_Pixel coordinate grounding data_:
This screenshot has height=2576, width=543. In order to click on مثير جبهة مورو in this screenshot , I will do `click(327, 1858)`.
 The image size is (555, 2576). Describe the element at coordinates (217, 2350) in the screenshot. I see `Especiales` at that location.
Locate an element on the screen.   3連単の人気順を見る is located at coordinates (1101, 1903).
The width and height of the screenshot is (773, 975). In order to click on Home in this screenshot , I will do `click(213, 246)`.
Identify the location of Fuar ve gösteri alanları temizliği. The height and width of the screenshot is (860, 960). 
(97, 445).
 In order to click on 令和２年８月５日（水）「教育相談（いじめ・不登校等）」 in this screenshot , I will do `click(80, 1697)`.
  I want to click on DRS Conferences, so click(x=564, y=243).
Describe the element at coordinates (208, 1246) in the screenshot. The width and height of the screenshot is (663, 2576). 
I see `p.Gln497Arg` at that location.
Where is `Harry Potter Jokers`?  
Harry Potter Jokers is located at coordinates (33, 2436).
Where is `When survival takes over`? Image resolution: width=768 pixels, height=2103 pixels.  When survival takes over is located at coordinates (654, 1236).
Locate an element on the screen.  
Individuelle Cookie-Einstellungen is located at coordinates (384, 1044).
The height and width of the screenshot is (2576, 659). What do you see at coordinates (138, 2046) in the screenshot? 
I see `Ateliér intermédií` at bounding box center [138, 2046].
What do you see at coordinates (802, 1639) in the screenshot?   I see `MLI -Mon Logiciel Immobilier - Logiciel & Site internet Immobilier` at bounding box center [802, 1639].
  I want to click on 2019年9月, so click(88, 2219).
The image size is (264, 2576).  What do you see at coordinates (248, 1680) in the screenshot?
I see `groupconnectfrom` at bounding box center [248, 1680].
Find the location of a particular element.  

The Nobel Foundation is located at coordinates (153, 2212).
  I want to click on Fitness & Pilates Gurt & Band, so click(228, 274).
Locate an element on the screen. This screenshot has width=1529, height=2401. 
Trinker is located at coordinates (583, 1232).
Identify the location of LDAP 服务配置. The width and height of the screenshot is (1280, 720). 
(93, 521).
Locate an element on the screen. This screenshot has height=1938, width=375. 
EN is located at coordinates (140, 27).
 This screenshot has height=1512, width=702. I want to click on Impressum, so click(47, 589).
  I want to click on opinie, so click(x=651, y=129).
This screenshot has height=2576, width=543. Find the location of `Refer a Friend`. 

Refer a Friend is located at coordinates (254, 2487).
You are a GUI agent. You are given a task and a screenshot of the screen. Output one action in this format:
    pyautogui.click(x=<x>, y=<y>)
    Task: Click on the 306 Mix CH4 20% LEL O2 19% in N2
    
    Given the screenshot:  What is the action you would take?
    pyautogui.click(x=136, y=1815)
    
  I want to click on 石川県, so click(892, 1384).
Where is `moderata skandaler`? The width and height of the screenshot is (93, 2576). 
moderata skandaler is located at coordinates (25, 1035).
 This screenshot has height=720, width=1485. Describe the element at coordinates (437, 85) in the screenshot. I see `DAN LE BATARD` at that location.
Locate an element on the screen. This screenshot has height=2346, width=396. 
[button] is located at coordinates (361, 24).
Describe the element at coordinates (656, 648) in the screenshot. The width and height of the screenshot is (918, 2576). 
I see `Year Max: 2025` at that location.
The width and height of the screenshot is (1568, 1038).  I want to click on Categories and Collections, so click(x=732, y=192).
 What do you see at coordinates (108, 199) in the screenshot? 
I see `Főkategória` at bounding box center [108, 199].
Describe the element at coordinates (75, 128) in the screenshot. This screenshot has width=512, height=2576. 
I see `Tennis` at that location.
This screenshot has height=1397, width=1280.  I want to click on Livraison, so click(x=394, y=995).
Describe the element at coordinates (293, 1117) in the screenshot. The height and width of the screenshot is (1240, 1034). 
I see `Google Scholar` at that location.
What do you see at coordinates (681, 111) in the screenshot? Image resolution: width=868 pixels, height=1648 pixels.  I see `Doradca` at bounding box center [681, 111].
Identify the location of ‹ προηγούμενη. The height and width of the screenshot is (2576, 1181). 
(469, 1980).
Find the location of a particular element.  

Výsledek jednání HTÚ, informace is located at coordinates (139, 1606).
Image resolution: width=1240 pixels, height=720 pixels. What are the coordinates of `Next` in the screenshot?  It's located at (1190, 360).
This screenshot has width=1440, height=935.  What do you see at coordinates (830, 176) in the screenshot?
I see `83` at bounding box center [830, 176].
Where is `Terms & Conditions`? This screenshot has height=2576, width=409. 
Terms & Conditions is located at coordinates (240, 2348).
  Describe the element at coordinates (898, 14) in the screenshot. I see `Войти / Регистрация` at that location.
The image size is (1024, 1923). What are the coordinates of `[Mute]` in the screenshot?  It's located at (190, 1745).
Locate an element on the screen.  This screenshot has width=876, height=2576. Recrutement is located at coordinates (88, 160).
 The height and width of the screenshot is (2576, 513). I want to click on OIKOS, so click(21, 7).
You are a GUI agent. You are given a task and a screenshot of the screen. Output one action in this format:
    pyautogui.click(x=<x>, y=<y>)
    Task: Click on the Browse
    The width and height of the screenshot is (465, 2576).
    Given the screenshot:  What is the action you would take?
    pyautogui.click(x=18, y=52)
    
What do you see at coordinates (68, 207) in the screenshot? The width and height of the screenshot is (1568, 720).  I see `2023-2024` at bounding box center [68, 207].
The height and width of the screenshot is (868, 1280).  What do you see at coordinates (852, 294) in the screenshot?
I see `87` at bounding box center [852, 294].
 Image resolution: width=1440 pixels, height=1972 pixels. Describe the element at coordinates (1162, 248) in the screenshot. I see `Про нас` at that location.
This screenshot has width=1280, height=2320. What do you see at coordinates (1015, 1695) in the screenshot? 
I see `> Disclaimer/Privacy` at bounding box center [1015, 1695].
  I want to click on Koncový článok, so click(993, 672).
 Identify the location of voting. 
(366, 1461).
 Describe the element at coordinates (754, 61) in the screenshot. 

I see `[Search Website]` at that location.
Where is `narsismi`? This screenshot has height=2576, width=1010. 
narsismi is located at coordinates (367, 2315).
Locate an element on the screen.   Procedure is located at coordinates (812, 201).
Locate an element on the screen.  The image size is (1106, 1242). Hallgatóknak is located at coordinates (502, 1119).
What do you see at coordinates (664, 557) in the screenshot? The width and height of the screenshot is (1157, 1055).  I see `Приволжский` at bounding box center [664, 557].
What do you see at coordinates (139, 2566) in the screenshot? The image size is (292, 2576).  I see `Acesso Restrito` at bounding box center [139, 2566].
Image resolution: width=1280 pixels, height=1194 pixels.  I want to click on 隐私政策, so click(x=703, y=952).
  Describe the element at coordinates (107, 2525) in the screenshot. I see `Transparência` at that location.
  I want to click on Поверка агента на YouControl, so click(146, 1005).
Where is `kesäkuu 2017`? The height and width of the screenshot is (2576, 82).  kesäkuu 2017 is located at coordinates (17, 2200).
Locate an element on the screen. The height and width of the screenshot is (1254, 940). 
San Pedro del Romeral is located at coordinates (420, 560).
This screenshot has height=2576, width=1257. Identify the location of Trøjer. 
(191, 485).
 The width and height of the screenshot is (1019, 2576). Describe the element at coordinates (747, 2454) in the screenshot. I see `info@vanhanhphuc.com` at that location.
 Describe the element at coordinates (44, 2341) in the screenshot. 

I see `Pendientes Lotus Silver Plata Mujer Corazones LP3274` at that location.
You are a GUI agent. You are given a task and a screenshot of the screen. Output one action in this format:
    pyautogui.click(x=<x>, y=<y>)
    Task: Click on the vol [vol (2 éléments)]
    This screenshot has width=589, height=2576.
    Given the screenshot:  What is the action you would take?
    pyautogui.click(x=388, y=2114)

_Brief_:
The lines to copy run from the first line of the entries to the line containing "The width and height of the screenshot is (773, 975)."; copy them exactly and output nothing else.

_Answer box_:
This screenshot has height=2576, width=543. In order to click on مثير جبهة مورو in this screenshot , I will do `click(327, 1858)`.
 The image size is (555, 2576). Describe the element at coordinates (217, 2350) in the screenshot. I see `Especiales` at that location.
Locate an element on the screen.   3連単の人気順を見る is located at coordinates (1101, 1903).
The width and height of the screenshot is (773, 975). In order to click on Home in this screenshot , I will do `click(213, 246)`.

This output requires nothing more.